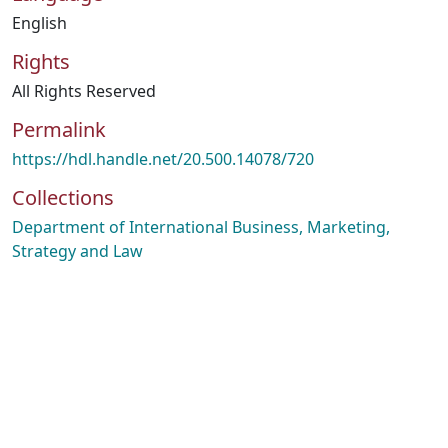
English
Rights
All Rights Reserved
Permalink
https://hdl.handle.net/20.500.14078/720
Collections
Department of International Business, Marketing,
Strategy and Law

______________________________

→ TASK DESCRIPTION: Copy every line above word for word and exclude the pictures.

→ COMPLETED TASK:
English
Rights
All Rights Reserved
Permalink
https://hdl.handle.net/20.500.14078/720
Collections
Department of International Business, Marketing,
Strategy and Law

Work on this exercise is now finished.